After his arrival in the United States, Sharaa shared a video on social media of him playing basketball with CENTCOM commander Brad Cooper and Kevin Lambert, the head of the international anti-Daesh operation in Iraq, alongside the caption “work hard, play harder.”
Transformation
Sharaa’s Washington trip comes after his landmark visit to the United Nations in September – his first time on US soil – where the ex-militant became the first Syrian president in decades to address the UN General Assembly in New York.
On Thursday, Washington led a vote by the Security Council to remove UN sanctions against him.
Formerly affiliated with Al-Qaeda, Sharaa’s group, Hayat Tahrir Al-Sham (HTS), was delisted as a terrorist group by Washington as recently as July.

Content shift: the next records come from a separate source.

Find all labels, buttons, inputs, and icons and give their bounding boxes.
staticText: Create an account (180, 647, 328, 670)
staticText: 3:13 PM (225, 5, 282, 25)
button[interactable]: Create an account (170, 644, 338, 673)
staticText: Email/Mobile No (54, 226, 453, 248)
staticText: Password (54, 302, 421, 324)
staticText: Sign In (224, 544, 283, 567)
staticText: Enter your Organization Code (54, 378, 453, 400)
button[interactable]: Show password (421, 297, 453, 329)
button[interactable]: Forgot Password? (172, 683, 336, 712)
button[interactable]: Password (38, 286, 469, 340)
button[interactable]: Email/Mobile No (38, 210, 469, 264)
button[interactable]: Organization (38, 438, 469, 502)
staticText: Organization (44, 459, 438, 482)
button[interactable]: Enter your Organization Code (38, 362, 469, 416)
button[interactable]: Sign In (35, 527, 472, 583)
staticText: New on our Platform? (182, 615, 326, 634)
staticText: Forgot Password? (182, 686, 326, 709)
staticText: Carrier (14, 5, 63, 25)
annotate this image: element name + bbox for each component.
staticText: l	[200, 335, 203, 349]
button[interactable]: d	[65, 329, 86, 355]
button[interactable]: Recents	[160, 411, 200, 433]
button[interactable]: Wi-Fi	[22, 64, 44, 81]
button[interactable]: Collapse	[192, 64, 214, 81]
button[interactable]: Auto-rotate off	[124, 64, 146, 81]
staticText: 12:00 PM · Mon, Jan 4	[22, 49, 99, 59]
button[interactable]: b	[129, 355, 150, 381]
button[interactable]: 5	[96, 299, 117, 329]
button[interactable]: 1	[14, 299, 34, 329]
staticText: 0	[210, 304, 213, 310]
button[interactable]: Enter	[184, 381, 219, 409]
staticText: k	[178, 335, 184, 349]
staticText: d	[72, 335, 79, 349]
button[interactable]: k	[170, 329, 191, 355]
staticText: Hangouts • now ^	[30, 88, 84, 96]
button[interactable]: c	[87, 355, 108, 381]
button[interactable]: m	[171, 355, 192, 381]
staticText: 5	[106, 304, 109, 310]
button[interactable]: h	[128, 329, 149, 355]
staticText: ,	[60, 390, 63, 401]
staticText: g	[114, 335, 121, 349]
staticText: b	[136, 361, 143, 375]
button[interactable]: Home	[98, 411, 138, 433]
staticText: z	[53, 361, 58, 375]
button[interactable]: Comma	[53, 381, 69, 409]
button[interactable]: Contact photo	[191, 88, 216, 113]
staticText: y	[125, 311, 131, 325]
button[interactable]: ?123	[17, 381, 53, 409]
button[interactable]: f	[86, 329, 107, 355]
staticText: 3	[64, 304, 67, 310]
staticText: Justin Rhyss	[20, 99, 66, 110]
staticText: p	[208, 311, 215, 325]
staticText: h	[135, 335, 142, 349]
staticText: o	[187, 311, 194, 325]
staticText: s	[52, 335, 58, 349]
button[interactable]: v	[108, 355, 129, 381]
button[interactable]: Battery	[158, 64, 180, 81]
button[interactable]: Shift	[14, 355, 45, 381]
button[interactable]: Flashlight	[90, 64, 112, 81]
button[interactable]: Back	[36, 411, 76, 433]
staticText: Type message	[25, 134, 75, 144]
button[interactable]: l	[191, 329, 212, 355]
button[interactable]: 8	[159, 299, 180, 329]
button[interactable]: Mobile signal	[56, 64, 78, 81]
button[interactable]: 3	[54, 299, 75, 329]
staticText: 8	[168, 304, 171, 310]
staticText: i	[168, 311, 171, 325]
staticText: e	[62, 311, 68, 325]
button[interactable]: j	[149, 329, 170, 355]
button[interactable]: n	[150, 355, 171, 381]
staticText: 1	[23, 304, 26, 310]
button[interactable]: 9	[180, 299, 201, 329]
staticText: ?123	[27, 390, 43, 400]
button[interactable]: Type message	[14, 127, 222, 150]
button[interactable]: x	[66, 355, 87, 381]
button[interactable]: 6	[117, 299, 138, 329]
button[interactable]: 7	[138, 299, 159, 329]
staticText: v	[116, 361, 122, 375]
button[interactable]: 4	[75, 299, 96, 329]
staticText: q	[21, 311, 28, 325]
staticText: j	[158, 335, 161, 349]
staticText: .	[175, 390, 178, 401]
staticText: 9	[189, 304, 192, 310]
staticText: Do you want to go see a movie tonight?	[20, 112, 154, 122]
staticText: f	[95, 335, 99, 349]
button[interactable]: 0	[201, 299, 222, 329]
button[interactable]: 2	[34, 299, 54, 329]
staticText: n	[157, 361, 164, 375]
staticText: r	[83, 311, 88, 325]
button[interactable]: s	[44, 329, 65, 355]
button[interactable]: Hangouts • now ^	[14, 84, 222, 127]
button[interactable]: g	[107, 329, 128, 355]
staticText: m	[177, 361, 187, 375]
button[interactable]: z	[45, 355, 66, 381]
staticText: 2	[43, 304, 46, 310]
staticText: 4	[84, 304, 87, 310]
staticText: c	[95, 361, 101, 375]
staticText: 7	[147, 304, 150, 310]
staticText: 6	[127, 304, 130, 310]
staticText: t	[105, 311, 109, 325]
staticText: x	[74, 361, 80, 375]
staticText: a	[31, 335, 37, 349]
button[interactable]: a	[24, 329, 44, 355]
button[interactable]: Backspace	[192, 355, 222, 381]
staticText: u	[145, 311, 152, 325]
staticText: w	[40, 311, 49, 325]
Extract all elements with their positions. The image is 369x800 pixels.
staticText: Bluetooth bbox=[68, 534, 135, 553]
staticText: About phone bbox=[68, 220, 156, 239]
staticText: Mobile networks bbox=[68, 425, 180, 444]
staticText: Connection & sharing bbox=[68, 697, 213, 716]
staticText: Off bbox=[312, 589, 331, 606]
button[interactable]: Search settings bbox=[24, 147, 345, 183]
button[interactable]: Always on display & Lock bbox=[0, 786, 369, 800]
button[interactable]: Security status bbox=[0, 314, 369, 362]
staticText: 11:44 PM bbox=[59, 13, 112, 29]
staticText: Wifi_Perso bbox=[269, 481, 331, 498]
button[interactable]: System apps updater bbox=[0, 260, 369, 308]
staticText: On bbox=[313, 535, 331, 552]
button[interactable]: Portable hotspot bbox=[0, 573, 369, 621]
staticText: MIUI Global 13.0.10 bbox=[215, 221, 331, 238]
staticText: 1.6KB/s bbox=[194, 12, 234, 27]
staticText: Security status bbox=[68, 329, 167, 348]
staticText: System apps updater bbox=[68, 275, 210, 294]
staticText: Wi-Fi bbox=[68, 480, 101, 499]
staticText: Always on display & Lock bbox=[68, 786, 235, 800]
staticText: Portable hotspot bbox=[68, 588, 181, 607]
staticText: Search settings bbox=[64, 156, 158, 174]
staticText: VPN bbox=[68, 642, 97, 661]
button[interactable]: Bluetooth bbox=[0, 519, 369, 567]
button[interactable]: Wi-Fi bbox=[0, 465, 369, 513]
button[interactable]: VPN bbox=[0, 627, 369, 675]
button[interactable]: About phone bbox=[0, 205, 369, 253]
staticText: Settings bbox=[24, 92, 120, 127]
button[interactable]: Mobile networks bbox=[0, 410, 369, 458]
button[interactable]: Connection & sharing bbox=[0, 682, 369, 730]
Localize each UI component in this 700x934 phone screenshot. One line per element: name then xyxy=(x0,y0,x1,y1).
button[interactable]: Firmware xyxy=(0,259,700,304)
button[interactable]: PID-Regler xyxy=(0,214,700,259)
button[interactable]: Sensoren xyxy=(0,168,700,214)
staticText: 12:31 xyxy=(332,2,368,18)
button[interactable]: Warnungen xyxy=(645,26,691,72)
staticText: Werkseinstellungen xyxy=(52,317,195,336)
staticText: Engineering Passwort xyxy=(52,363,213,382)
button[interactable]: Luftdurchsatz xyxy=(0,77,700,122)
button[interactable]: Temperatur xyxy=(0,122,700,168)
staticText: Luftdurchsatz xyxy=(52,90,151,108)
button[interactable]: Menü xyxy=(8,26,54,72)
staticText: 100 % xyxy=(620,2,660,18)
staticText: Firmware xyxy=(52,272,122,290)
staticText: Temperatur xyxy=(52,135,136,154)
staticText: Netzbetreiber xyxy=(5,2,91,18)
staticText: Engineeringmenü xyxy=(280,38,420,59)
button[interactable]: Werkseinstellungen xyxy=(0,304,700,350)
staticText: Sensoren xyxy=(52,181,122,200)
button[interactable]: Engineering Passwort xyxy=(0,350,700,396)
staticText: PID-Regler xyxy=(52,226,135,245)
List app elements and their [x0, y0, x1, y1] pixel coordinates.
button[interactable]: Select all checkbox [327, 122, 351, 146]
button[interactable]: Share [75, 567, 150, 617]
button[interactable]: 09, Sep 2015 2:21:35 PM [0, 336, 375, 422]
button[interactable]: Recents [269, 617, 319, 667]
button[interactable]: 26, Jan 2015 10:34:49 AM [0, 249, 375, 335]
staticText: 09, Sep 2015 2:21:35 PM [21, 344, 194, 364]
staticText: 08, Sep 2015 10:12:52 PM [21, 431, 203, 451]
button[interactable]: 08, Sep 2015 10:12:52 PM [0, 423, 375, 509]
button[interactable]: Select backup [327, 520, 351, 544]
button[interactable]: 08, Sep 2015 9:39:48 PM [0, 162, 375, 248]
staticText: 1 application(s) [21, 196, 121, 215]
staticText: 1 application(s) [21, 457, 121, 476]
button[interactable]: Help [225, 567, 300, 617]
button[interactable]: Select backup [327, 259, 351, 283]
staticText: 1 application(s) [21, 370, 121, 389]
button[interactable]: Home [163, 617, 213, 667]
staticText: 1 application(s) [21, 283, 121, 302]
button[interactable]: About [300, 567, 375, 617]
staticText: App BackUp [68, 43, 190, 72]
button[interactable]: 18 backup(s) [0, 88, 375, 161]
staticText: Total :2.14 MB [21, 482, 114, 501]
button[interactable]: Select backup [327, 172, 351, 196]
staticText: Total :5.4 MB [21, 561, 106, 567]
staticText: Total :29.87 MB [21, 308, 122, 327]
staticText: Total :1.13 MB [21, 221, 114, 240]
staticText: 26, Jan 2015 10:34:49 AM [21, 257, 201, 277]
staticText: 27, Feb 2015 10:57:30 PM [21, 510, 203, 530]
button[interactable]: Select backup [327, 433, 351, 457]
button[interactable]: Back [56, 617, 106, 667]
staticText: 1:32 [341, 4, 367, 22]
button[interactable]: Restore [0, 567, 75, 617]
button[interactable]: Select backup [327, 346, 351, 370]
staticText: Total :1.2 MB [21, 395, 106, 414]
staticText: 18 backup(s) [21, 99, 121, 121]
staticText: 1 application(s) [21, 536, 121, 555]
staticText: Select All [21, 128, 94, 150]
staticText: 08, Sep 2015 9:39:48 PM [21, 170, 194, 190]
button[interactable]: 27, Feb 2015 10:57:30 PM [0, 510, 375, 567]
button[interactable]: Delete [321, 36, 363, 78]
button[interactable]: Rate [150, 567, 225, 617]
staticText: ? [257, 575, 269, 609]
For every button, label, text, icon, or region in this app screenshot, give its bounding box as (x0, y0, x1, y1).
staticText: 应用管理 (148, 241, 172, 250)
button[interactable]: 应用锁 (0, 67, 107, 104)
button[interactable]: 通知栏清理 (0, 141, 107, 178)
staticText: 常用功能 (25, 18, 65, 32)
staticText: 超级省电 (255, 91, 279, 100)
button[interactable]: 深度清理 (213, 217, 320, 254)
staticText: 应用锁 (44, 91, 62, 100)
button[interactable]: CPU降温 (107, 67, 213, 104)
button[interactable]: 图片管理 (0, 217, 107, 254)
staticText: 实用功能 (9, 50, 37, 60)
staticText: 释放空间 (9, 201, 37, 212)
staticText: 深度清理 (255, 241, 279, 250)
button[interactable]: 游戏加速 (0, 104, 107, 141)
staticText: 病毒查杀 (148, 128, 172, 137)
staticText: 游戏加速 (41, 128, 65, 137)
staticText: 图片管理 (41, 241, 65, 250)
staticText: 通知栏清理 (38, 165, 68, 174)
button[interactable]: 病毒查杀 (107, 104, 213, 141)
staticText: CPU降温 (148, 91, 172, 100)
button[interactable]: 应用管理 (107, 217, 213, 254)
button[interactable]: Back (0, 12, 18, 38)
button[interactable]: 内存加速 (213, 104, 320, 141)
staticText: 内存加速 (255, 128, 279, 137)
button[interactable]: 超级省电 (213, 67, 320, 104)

Since taking power, Syria’s new leaders have sought to break from their violent past and present a moderate image more tolerable to ordinary Syrians and foreign powers.
The White House visit “is further testament to the US commitment to the new Syria and a hugely symbolic moment for the country’s new leader, who thus marks another step in his astonishing transformation from militant leader to global statesman,” International Crisis Group US program director Michael Hanna said.
Sharaa is expected to seek funds for Syria, which faces significant challenges in rebuilding after 13 years of brutal civil war.
In October, the World Bank put a “conservative best estimate” of the cost of rebuilding Syria at $216 billion.